Star soprano Nicole Cabell is also in the news: on Wednesday night she stepped in for Angela Gheorghiu at the Metropolitan Opera to sing Adina in L’Elisir d’Amore. Nicole made her Met debut in December as Pamina in The Magic Flute, a role she sang in Madison in 2006 (pictured above).

Aria Focus: “Ah! je ris” (The Jewel Song)

By Act III, Scene 6 of Faust, the title character has made his pact with the devil and has been transformed into a young man in love with the beautiful maiden Marguerite. At first, she politely rejects his advances, but this only assures him of her purity. Faust goes to her home and sees that Siebel has left her flowers, so Mephistopheles sets out to find a more impressive gift for Faust to leave. In the meantime, Faust marvels over Marguerite’s simple home and questions whether or not he should even be pursuing such an ideal, innocent creature.

Mephistopheles returns and plants a box of jewels next to Siebel’s flowers before hiding in the shadows with Faust. Marguerite comes home, with the handsome stranger from earlier in the day on her mind. She sees Siebel’s flowers, but then immediately is struck by the casket of jewels. Marguerite in her modesty is hesitant to believe such a grand gift could be for her, but she soon gives in and tries them on. Basking in their beauty and shocked at how regal they make her look, she sings Gounod’s famous “Jewel Song.” Listen to Maria Callas sing and follow the lyrics in English below:

Ah, I laugh to see myself
so beautiful in this mirror,
Is it you, Marguerite, is it you?
Answer me, answer me,
Respond, respond, respond quickly!
No No! it's no longer you!
No...no, it's no longer your face;
It's the daughter of a king, (repeat)
It's no longer you, etc.
One must bow to her as she passes!
Ah if only he were here!
If he should see me thus
Like a lady, he would find me so beautiful, Ah!
Lets complete the metamorphosis,
I am late yet in trying on
The bracelet and the necklace!
God! it's like a hand
Which is placed on my arm!

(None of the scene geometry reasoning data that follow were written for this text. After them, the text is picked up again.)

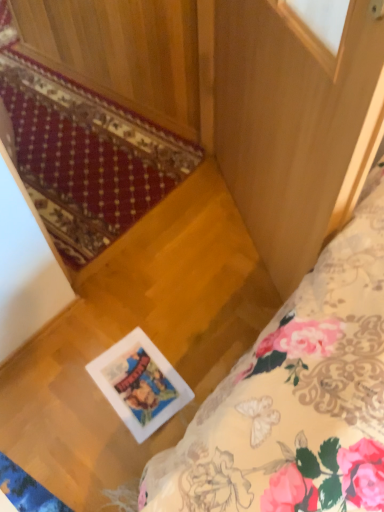 Question: From a real-world perspective, is white glossy picture frame at center on top of floral fabric bed at lower right?

Choices:
 (A) yes
 (B) no

Answer: (B)

Question: Considering the relative sizes of white glossy picture frame at center and floral fabric bed at lower right in the image provided, is white glossy picture frame at center smaller than floral fabric bed at lower right?

Choices:
 (A) no
 (B) yes

Answer: (B)

Question: From the image's perspective, would you say white glossy picture frame at center is positioned over floral fabric bed at lower right?

Choices:
 (A) yes
 (B) no

Answer: (B)

Question: Can you confirm if white glossy picture frame at center is thinner than floral fabric bed at lower right?

Choices:
 (A) yes
 (B) no

Answer: (A)

Question: From the image's perspective, would you say white glossy picture frame at center is shown under floral fabric bed at lower right?

Choices:
 (A) no
 (B) yes

Answer: (B)

Question: Is floral fabric bed at lower right taller or shorter than wooden screen door at center?

Choices:
 (A) tall
 (B) short

Answer: (B)

Question: Looking at the image, does floral fabric bed at lower right seem bigger or smaller compared to wooden screen door at center?

Choices:
 (A) small
 (B) big

Answer: (A)

Question: From a real-world perspective, is floral fabric bed at lower right above or below wooden screen door at center?

Choices:
 (A) above
 (B) below

Answer: (B)

Question: Is point (188, 479) positioned closer to the camera than point (276, 140)?

Choices:
 (A) farther
 (B) closer

Answer: (B)

Question: Is floral fabric bed at lower right to the left or to the right of red carpet at lower left in the image?

Choices:
 (A) right
 (B) left

Answer: (A)

Question: Is floral fabric bed at lower right in front of or behind red carpet at lower left in the image?

Choices:
 (A) behind
 (B) front

Answer: (A)

Question: From a real-world perspective, is floral fabric bed at lower right positioned above or below red carpet at lower left?

Choices:
 (A) above
 (B) below

Answer: (B)

Question: Which is correct: floral fabric bed at lower right is inside red carpet at lower left, or outside of it?

Choices:
 (A) outside
 (B) inside

Answer: (A)

Question: From a real-world perspective, is white glossy picture frame at center physically located above or below wooden screen door at center?

Choices:
 (A) above
 (B) below

Answer: (B)

Question: Does point (97, 380) appear closer or farther from the camera than point (337, 133)?

Choices:
 (A) closer
 (B) farther

Answer: (B) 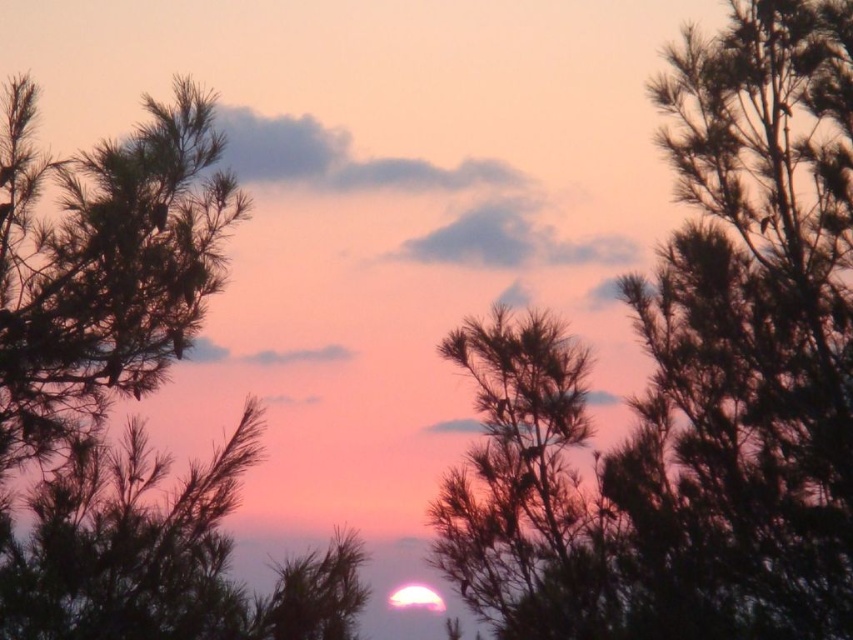 Question: Which object is positioned closest to the silky dark green foliage at center?

Choices:
 (A) silvery metallic tree at center
 (B) silky dark green tree at center

Answer: (B)

Question: Can you confirm if silky dark green tree at center is wider than green matte tree at center?

Choices:
 (A) no
 (B) yes

Answer: (B)

Question: Is silky dark green tree at center positioned at the back of silvery metallic tree at center?

Choices:
 (A) yes
 (B) no

Answer: (B)

Question: Which object is positioned farthest from the silky dark green tree at center?

Choices:
 (A) silvery metallic tree at center
 (B) silky dark green foliage at center
 (C) green matte tree at center

Answer: (C)

Question: Can you confirm if silky dark green tree at center is positioned to the left of silvery metallic tree at center?

Choices:
 (A) no
 (B) yes

Answer: (A)

Question: Which of the following is the closest to the observer?

Choices:
 (A) silky dark green tree at center
 (B) green matte tree at center
 (C) silky dark green foliage at center

Answer: (C) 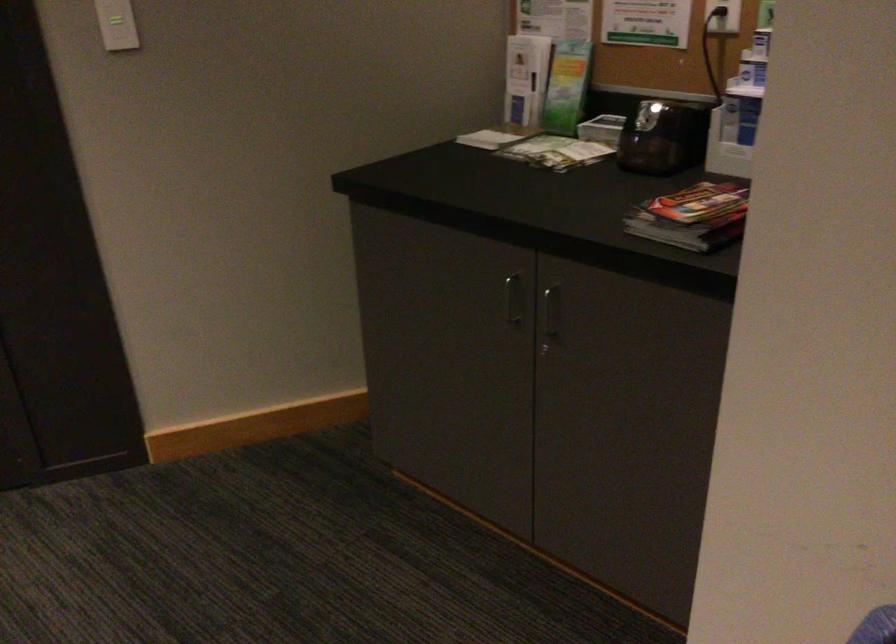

Ah, ah!
Ah, I laugh to see myself
so beautiful in this mirror!
Here's Angela Gheorghiu's take on the aria:

This is undeniably a lovely moment in the opera, a light reprieve from the sinister machinations afoot. There is great pleasure for the audience in seeing Marguerite have so much fun with herself, and the aria is a soprano’s dream: a beautiful, simple, lyric melody that shows off the voice (plus the singer is bedecked with jewelery and gets to play up the character’s vanity!). But it is exactly because the innocent Marguerite is giving in to her vanity that an element of darkness persists here. This is the first step in the devil’s plan to have her succumb to worldly temptations, and it’s working…

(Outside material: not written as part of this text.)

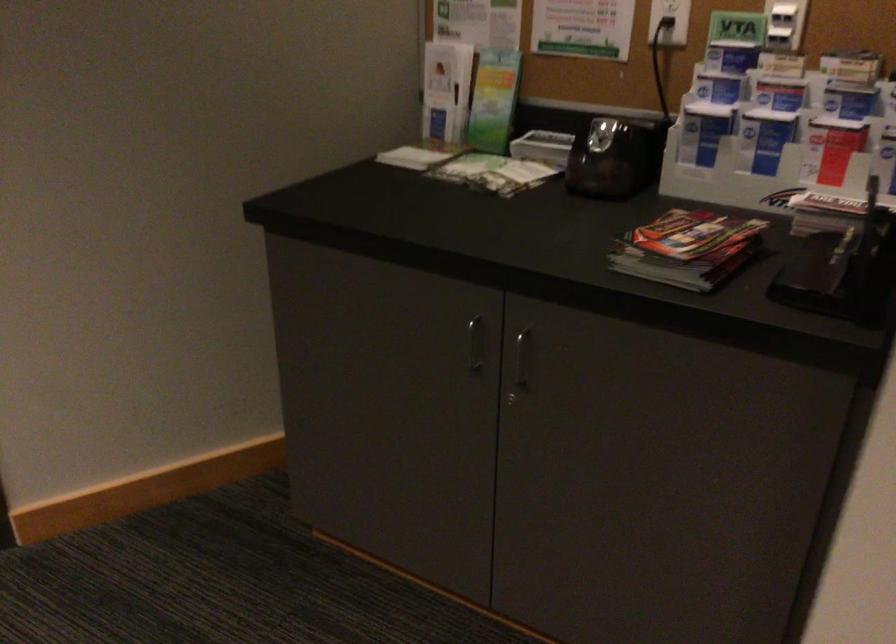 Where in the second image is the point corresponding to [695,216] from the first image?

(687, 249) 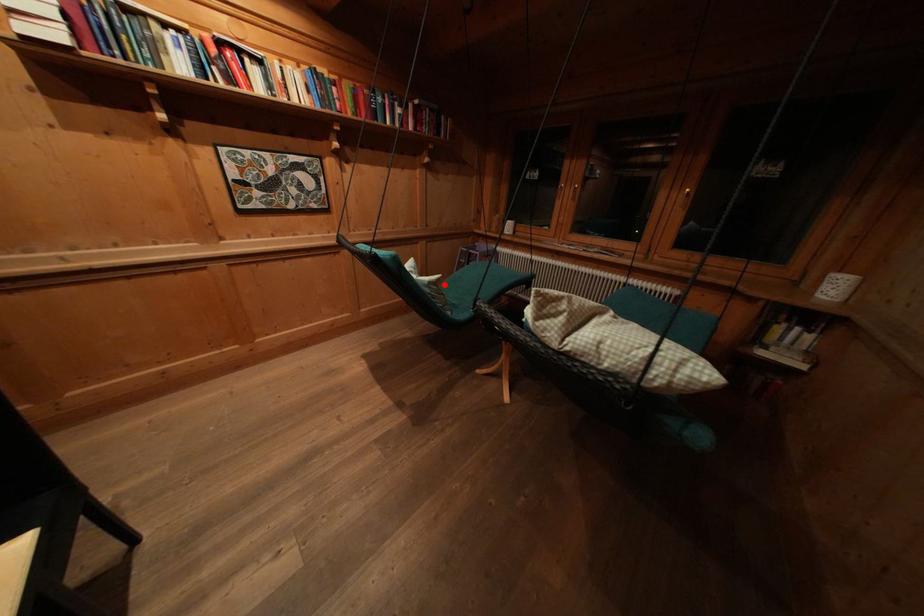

Die Walkure, with our Dorabella!

Just a little reminder for anyone tuning into the Met Opera broadcast of Die Walküre this Saturday on WPR at 11 a.m.: our Dorabella from Cosi, Laura Vlasak Nolen, will be singing the role of Waltraute, one of the flying Valkyries belting out those famous “Ho jo to hos.” Laura flew out of Madison to make it to New York for rehearsals at the Met literally an hour after her final bow for Cosi on March 15th! Pictured is Nolen with famed Wagnerian bass James Morris.

Explore the Voice

Another new project we have coming up with Faust is “Explore the Voice,” a day-long seminar exploring the complexity and wonder of how the voice works. This is an exciting collaboration between Madison Opera and the UW Voice and Swallow Clinic, and you can register here for the FREE event on May 16 (in between Faust days), from 9am – 3pm at the UW Hospital and Clinics on University Ave in Madison.

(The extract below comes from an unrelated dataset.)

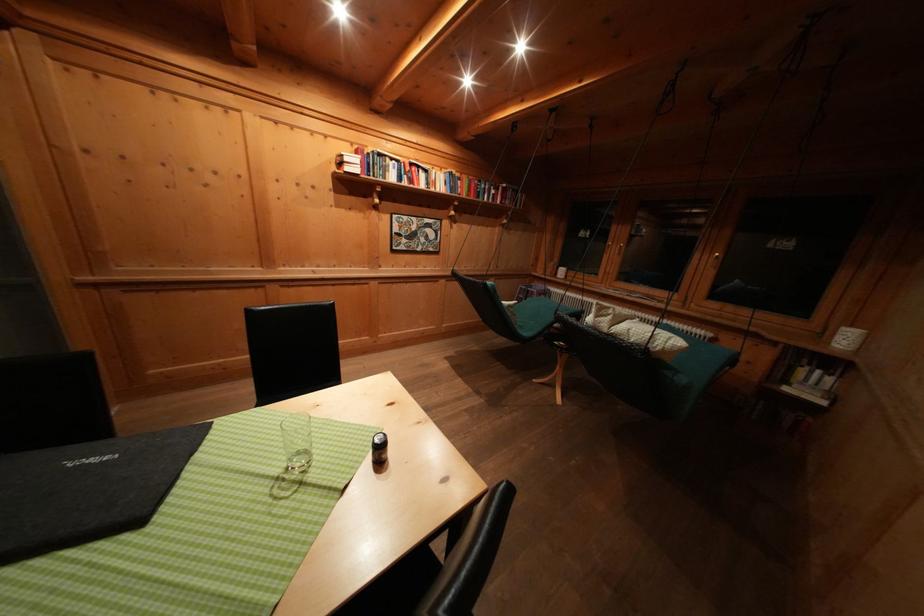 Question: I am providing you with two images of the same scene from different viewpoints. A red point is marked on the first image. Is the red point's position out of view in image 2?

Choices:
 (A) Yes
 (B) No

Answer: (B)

Throughout the day there will be workshops on everything from the prevention and treatment of vocal disorders to jaw massage to healthy warm up practices. Madison Opera’s Allan Naplan will be giving a talk on how an opera company works, and our chorus master Andy Abrams will be comparing his vocal experiences in musical theater and opera. It should be a really fantastic day, with important and useful insights from doctors, speech pathologists, and singers! As the flyer says, we invite all individuals who use their voice for communication, including professional singers, teachers and other occupational voice users, to attend this FREE educational event.